You’ll be made to forget that works like Sesquiterpenoids, Glessite, Succinite and Labdanoid have anything at all to do with nature, aglow with resins and hydrocarbons that have formed over centuries since the before the Neolithic Age. Instead you will be dazzled by each piece; an idiomatic meditation suggestive of a proverbial melody imbued in amber.

Listening to Freedman’s and Thomson’s performances you would not stop marvelling at how two artists use their musicianship – albeit uncommonly ingenious – to reflect the vitality and many-layered originality of this music. And how bellowing B-flat and bass clarinets and growling trombone can turn the artists’ metaphor into music with a sensuousness and voluptuous beauty all its own.
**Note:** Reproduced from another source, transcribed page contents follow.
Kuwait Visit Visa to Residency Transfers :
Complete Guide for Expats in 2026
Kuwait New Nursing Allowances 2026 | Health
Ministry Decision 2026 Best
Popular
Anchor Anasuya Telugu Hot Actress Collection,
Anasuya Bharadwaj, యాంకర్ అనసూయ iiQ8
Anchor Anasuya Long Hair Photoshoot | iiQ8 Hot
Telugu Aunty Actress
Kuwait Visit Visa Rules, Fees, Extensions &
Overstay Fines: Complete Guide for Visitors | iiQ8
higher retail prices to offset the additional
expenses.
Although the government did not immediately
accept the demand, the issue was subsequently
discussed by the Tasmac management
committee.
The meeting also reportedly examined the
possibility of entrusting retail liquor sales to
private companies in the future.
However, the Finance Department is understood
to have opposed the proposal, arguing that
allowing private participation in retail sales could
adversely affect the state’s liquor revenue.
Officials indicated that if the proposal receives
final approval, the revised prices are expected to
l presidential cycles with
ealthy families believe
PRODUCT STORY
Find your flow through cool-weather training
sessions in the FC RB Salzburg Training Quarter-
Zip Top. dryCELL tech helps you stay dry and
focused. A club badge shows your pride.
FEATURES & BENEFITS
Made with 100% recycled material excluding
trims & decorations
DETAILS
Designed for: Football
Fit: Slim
Bravo to both for this visionary music.

• Review of Amber (Clean Feed CF606CD) in the Norwegian journal, Salt Peanuts by Jan Granlie, via Google Translate:

[Amber] is free improvisation by two musicians who are close to each other, and who complement each other in an exciting way. Scott Thomson’s trombone playing is out of this world. In fact, I can’t remember hearing a trombonist with such eminent technique and so many ideas, which he lets flow beyond the duo collaboration, and occasionally the playing makes you think it’s possible to perform it without dubbing. And Lori Freedman is a skilled listener who pays close attention to the trombone, both with the Bb clarinet and, not least, the bass clarinet. And together they have made a brilliant record that you have to concentrate on to catch all the details of the game of the two. Just listen to the trombone playing in the third track “Cadinene”. Unbelievable!
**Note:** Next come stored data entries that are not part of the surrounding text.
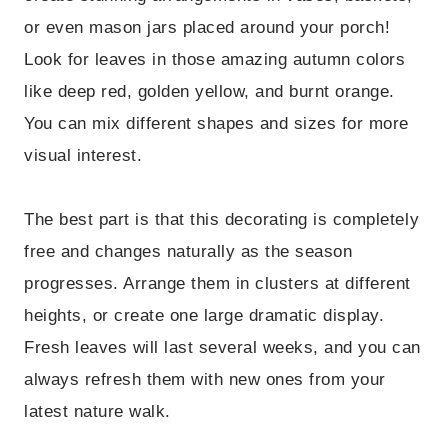
or even mason jars placed around your porch!
Look for leaves in those amazing autumn colors
like deep red, golden yellow, and burnt orange.
You can mix different shapes and sizes for more
visual interest.
The best part is that this decorating is completely
free and changes naturally as the season
progresses. Arrange them in clusters at different
heights, or create one large dramatic display.
Fresh leaves will last several weeks, and you can
always refresh them with new ones from your
latest nature walk.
This has become an intense duo record that you should listen to in private, or together with someone with the same slightly twisted ideas about what constitutes exciting music. Because this is not music for the “everyman”. This is music that invites intense concentration, and if you take your time, you will discover a world of improvisation that surpasses most.
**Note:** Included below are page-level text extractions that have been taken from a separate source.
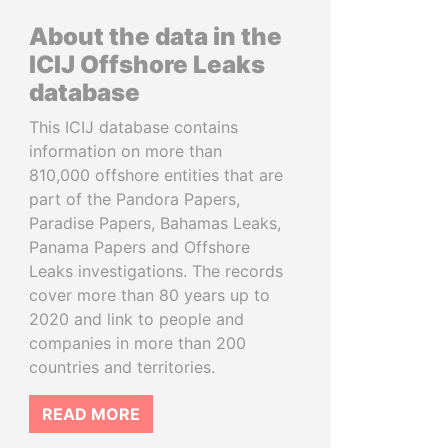
About the data in the
ICIJ Offshore Leaks
database
This ICIJ database contains
information on more than
810,000 offshore entities that are
part of the Pandora Papers,
Paradise Papers, Bahamas Leaks,
Panama Papers and Offshore
Leaks investigations. The records
cover more than 80 years up to
2020 and link to people and
companies in more than 200
countries and territories.
READ MORE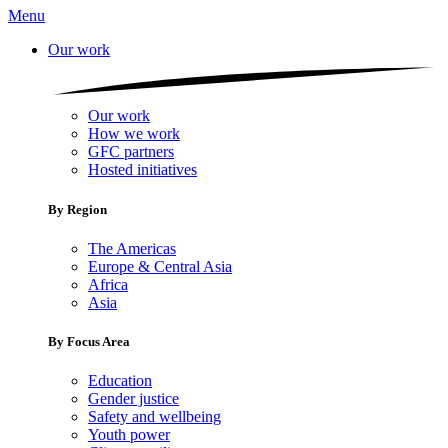
Menu
Our work
Our work
How we work
GFC partners
Hosted initiatives
By Region
The Americas
Europe & Central Asia
Africa
Asia
By Focus Area
Education
Gender justice
Safety and wellbeing
Youth power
Many years ago, Anthony Braxton made the extremely exciting duo record Elements Of Surprise on the Moers Music company with trombonist George Lewis, where in addition to doing Charlie Parker’s “Ornithology”, they did some Braxton and Lewis compositions, which can almost be compared to what we get served here. Thomson has a lot of Lewis in her enormous, technical and exciting playing, while Freedman is close to Braxton in how she perceives and takes hold of the music.

An extremely exciting, creative and distinctive duo recording!